I let his words sink in. It’s not like I didn’t know that what I was doing was serious. I’m still not sure I would have done anything differently. “Look, I’m sorry, but I don’t know what else you expect from me. As far as I know, you’re keeping me here for the rest of my life. Being a slave was never very high on the list of things I wanted to do.”

“I have seen how humans treat their slaves.” The fuck he has! Outlawing slavery was one of the first things Lutheria did when it was founded. “You have slept in a warm bed every night and eaten better than you have in weeks. I even bought you a new wardrobe.”

“Oh good, so I’m a slave with extra benefits.” I roll my eyes. “Except things like feeding myself, or wearing clothes when I want to, or sleeping in my own bed.”

“Just because in human cities you—”

“Ohmygod, I don’t know if this has somehow escaped your notice, but I am a human. One who has spent the last twenty years living in human cities surrounded by other humans and generally being immersed in human culture. You know, because I’m a fucking human!” I stand from the couch again to shout in his face. “I’m sorry that I don’t always get how things work around here, but the way you explain something and then just expect me to accept it and ignore everything I’ve ever known isn’t as helpful as you seem to think it is!”

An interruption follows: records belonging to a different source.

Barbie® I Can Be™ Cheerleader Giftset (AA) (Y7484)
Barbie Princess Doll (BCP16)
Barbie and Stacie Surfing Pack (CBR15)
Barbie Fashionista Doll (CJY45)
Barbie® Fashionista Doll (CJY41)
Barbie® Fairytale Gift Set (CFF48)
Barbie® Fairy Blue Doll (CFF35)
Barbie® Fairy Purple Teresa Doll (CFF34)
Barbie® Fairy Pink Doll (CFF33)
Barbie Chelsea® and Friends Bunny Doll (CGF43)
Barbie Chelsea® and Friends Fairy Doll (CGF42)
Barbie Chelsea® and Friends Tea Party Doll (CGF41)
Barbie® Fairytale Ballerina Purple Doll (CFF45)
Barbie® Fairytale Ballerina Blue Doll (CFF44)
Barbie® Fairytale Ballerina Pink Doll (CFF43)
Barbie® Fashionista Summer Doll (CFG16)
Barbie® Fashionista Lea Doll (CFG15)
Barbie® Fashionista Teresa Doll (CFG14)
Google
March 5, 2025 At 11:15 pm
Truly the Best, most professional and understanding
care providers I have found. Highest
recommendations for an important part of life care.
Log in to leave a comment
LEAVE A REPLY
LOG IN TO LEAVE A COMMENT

I continue because why not? I’m on a roll. “I get it. You live in this perfect city with its perfect people and your perfect job, and then me and my friends come in and start blasting fire everywhere and fuck it all up. I am well aware of just how much I don’t have my shit together. If I did, I wouldn’t have left everyone and everything I know behind two months ago just to end up stuck here turned into your fucktoy!”

“You would not be here as my fucktoy if you had not chosen to challenge me in the first place!” I can tell my comments have him bristled. His fists are clenched. “You are not here because you were ‘blasting fire everywhere.’ You are here because you broke onto our land intent on ransacking a temple and then attacked my group when we tried to stop you! This was not a simple skirmish. One of my men had almost all of the skin on his arm burned off. Another broke his leg in two places! And after you were arrested for all of that, rather than accept your punishment, you decided to take things further and challenged me personally to a fight to the death!”

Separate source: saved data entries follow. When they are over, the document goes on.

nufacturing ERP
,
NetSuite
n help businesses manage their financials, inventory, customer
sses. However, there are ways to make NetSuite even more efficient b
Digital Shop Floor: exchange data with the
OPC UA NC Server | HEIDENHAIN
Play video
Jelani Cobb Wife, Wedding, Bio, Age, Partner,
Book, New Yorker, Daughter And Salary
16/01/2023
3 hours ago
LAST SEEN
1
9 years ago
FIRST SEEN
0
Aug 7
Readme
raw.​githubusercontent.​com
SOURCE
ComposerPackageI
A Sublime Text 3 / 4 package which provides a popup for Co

“We both know I wasn’t going to kill you.” I roll my eyes again. “You even said it yourself: I could have if I wanted to. You were face first on the ground, and all it would have taken was a quick jab to the neck. But I didn’t, because—and this may come as a shock to you—I’m not a shitty person. Killing someone, even for my own freedom, is about as high on the list of shit I wanna do as being a slave. So when I had the chance to finish you off, even when I thought it meant me and my friends going free, I couldn’t do it. So could you maybe stop being pissed off at me for it?”

“Just because you hesitated does not mean you would not have done it.” He crosses his arms and puffs out his chest. “No one forced you to challenge me. You still walked into that arena fully intent on killing me.”

“Yeah, and when you accepted my challenge, I thought you were doing the same thing. I thought that maybe knowing that the other person was also trying to kill me would make things easier.” If only out of self-preservation, I figured. “Surprise! It didn’t. I’d like to see you wake up in a jail cell thousands of miles from home to find two of your best friends are missing. You might find it a little difficult to not freak out and make some rash decisions.”

“Rash decisions? You nearly killed me!” he shouts in my face.

“And you made me your fucking slave!” I scream the words and he winces. “From the second I met you, you have beaten, molested, and humiliated me. You can dress it up however you want, tell yourself that I deserve it, even make me scream and beg for it, but none of that changes the fact that at the end of the day, I never asked for any of it. You forced it on me.”